Even so, the government needs to help consumers figure out which seafood is safer, an Institute report said.

“The confusion may have scared people out of eating something that is beneficial for them and maybe for their offspring,” said Jose Ordovas, a Tufts University researcher and member of the report committee.

“Our goal was to put both things in perspective and see where is the balance,” Ordovas said. The findings from the Institute, which advises the government on health policy, are in line with widely accepted government advice that eating fish and shellfish may reduce people’s risk of developing heart disease, the leading cause of death in the United States. Interestingly, researchers said it’s unclear how eating fish fights heart disease. It may be that beneficial omega-3 fatty acids offer some protection. Or the answer may be simpler, that people eat less saturated fat and cholesterol when they choose leaner seafood instead of fatty cuts of meat. Americans generally eat too much saturated fat and cholesterol and too little of the good omega-3 fatty acids, the report said. And evidence shows that eating seafood rich in omega-3s can contribute to vision and cognitive development in babies and help expecting moms carry babies to term, researchers said.

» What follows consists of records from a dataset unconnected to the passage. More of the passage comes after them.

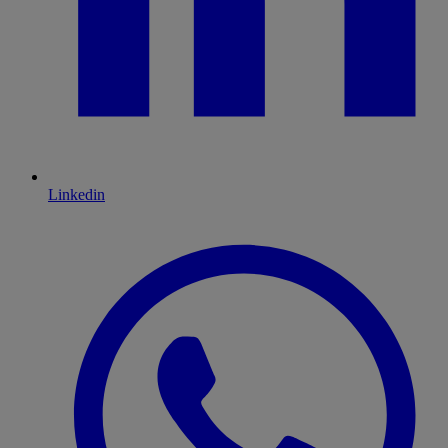
Linkedin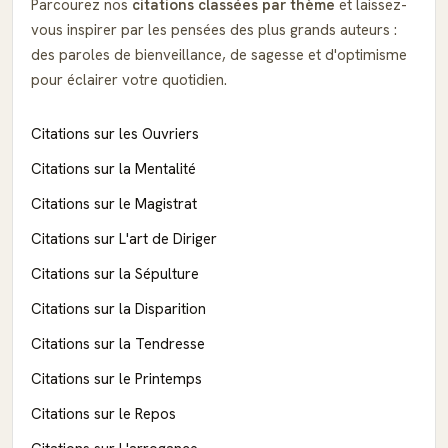
Parcourez nos
citations classées par thème
et laissez-
vous inspirer par les pensées des plus grands auteurs :
des paroles de bienveillance, de sagesse et d'optimisme
pour éclairer votre quotidien.
Citations sur les Ouvriers
Citations sur la Mentalité
Citations sur le Magistrat
Citations sur L'art de Diriger
Citations sur la Sépulture
Citations sur la Disparition
Citations sur la Tendresse
Citations sur le Printemps
Citations sur le Repos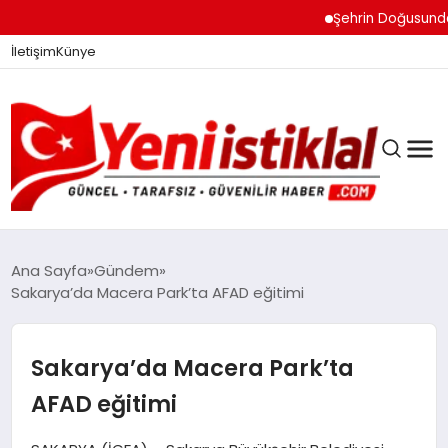
Şehrin Doğusundan Bo
İletişim
Künye
Ana Sayfa
Gündem
Sakarya’da Macera Park’ta AFAD eğitimi
GÜNDEM
Sakarya’da Macera Park’ta
DÜNYA
AFAD eğitimi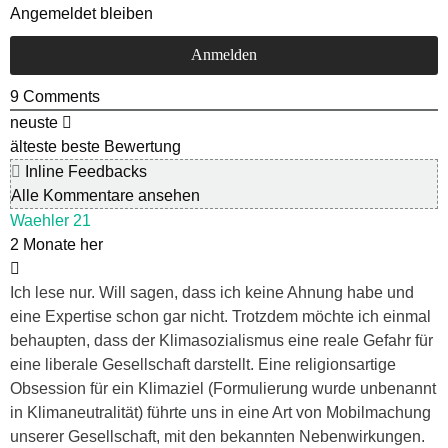
Angemeldet bleiben
9
Comments
neuste
älteste
beste Bewertung
Inline Feedbacks
Alle Kommentare ansehen
Waehler 21
2 Monate her
Ich lese nur. Will sagen, dass ich keine Ahnung habe und
eine Expertise schon gar nicht. Trotzdem möchte ich einmal
behaupten, dass der Klimasozialismus eine reale Gefahr für
eine liberale Gesellschaft darstellt. Eine religionsartige
Obsession für ein Klimaziel (Formulierung wurde unbenannt
in Klimaneutralität) führte uns in eine Art von Mobilmachung
unserer Gesellschaft, mit den bekannten Nebenwirkungen.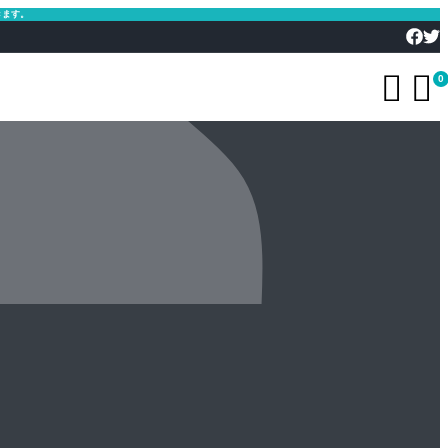
きます。


0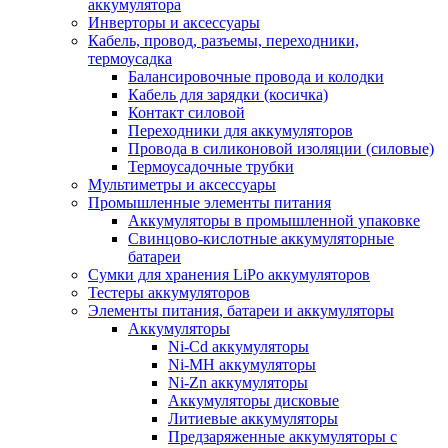
аккумулятора
Инверторы и аксессуары
Кабель, провод, разъемы, переходники,
термоусадка
Балансировочные провода и колодки
Кабель для зарядки (косичка)
Контакт силовой
Переходники для аккумуляторов
Провода в силиконовой изоляции (силовые)
Термоусадочные трубки
Мультиметры и аксессуары
Промышленные элементы питания
Аккумуляторы в промышленной упаковке
Свинцово-кислотные аккумуляторные
батареи
Сумки для хранения LiPo аккумуляторов
Тестеры аккумуляторов
Элементы питания, батареи и аккумуляторы
Аккумуляторы
Ni-Cd аккумуляторы
Ni-MH аккумуляторы
Ni-Zn аккумуляторы
Аккумуляторы дисковые
Литиевые аккумуляторы
Предзаряженные аккумуляторы с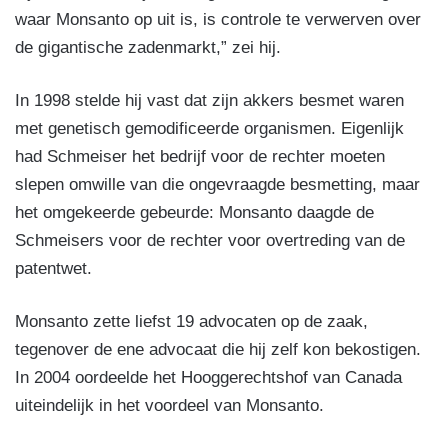
waar Monsanto op uit is, is controle te verwerven over
de gigantische zadenmarkt,” zei hij.
In 1998 stelde hij vast dat zijn akkers besmet waren
met genetisch gemodificeerde organismen. Eigenlijk
had Schmeiser het bedrijf voor de rechter moeten
slepen omwille van die ongevraagde besmetting, maar
het omgekeerde gebeurde: Monsanto daagde de
Schmeisers voor de rechter voor overtreding van de
patentwet.
Monsanto zette liefst 19 advocaten op de zaak,
tegenover de ene advocaat die hij zelf kon bekostigen.
In 2004 oordeelde het Hooggerechtshof van Canada
uiteindelijk in het voordeel van Monsanto.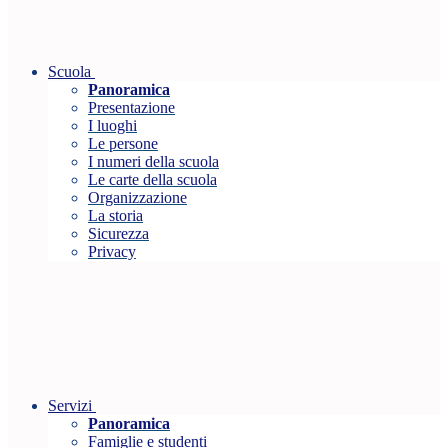
Scuola
Panoramica
Presentazione
I luoghi
Le persone
I numeri della scuola
Le carte della scuola
Organizzazione
La storia
Sicurezza
Privacy
Servizi
Panoramica
Famiglie e studenti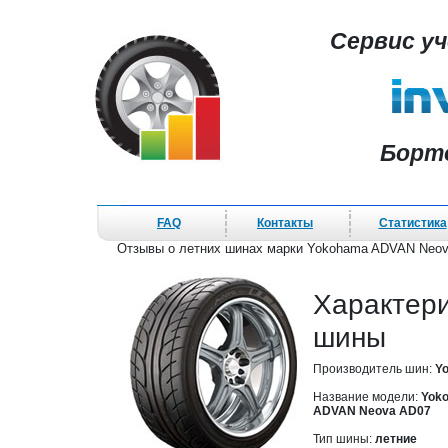
Сервис у
Борт
FAQ
Контакты
Статистика
Отзывы о летних шинах марки Yokohama ADVAN Neov
Характер
шины
Производитель шин:
Y
Название модели:
Yok
ADVAN Neova AD07
Тип шины:
летние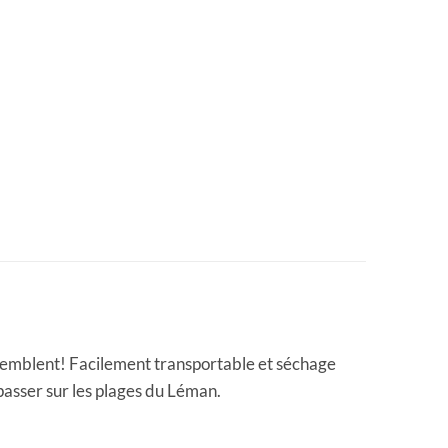
ssemblent! Facilement transportable et séchage
 passer sur les plages du Léman.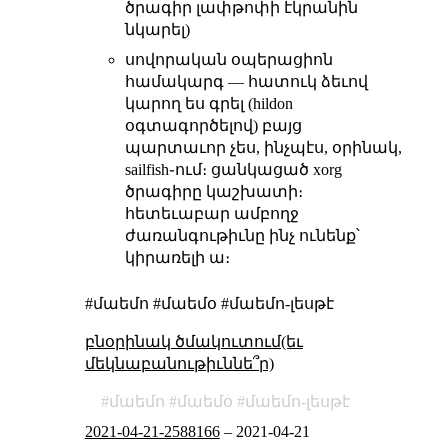
ծրագիր լափթոփի էկրանին
նկարել)
սովորական օպերացիոն
համակարգ — հատուկ ձեւով
կարող ես գրել (hildon
օգտագործելով) բայց
պարտաւոր չես, ինչպէս, օրինակ,
sailfish֊ում։ ցանկացած xorg
ծրագիրը կաշխատի։
հետեւաբար ամբողջ
ժառանգութիւնը ինչ ունենք՝
կիրառելի ա։
#մաեմո #մաեմօ #մաեմո-լեսթէ
բնօրինակ ծմակուտում(եւ
մեկնաբանութիւննե՞ր)
մաեմո
մաեմօ
մաեմո-լեսթէ
2021-04-21-2588166
–
2021-04-21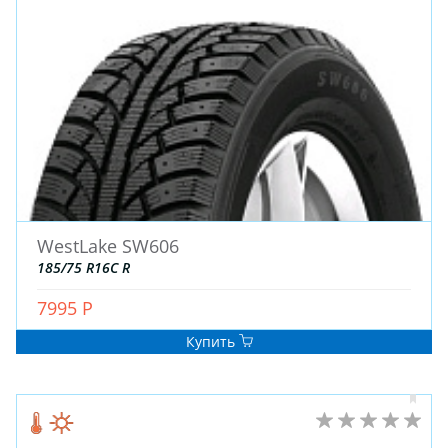
ДЛЯ ГРУЗОВЫХ АВТО
ДЛЯ ГРУЗОВЫХ АВТО
ДЛЯ ЛЕГКОВЫХ АВТО
ШИНЫ
ДИСКИ
АККУМУЛЯТОРЫ
WestLake SW606
185/75 R16C R
7995 Р
Купить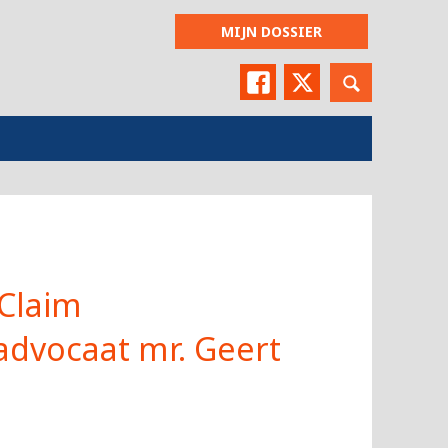
MIJN DOSSIER
Facebook
Twitter
oClaim
dvocaat mr. Geert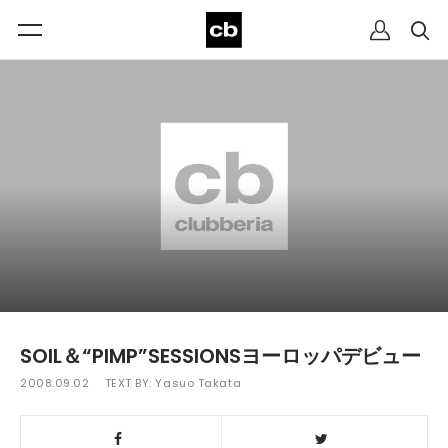
SOIL＆“PIMP”SESSIONSヨーロッパデビュー
2008.09.02
TEXT BY:
Yasuo Takata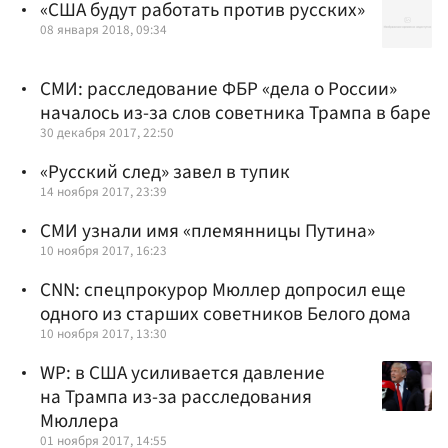
«США будут работать против русских»
08 января 2018, 09:34
СМИ: расследование ФБР «дела о России»
началось из-за слов советника Трампа в баре
30 декабря 2017, 22:50
«Русский след» завел в тупик
14 ноября 2017, 23:39
СМИ узнали имя «племянницы Путина»
10 ноября 2017, 16:23
CNN: спецпрокурор Мюллер допросил еще
одного из старших советников Белого дома
10 ноября 2017, 13:30
WP: в США усиливается давление
на Трампа из-за расследования
Мюллера
01 ноября 2017, 14:55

The Tuna Foundation and other industry groups issued a statement saying the report tells consumers not to let fears of mercury exposure stop them from enjoying the nutritional benefits of regular fish consumption… For healthy teenagers and adults and those at risk of heart disease, the report said eating seafood may reduce the risk of heart disease. And if people eat more than two servings of seafood a week, they should be sure to eat different kinds of seafood to reduce the risk of exposure to contaminants, the report said.

While the report does not list “good” or “bad” fish, it does describe broad categories: • Fatty fish like salmon have the highest omega-3 levels but also have more saturated fat and cholesterol and can have higher levels of dioxin and PCBs. They tend to have less mercury. • Shellfish and crustaceans are low in saturated fat but can have moderate amounts of cholesterol and present the greatest risk of microbial infection if eaten raw. • In all seafood, levels of dioxin, PCBs and other contaminants do not pose health risks when eaten in government-recommended amounts.